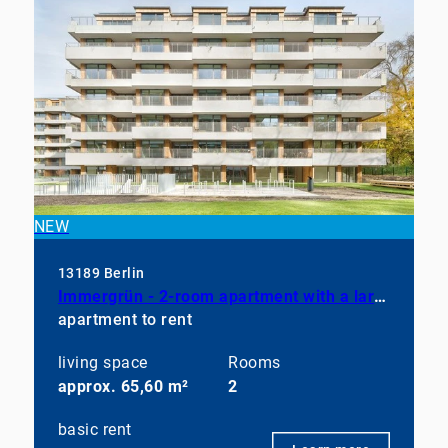
NEW
13189 Berlin
Immergrün - 2-room apartment with a large balcony, a fully equipped kitchen, and a bathroom with a shower
apartment to rent
living space
Rooms
approx. 65,60 m²
2
basic rent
__________
Task prompt: Go through the entries above and report how many lines hold the word "apartment". Nothing but the number is needed.

Result for this exercise: 2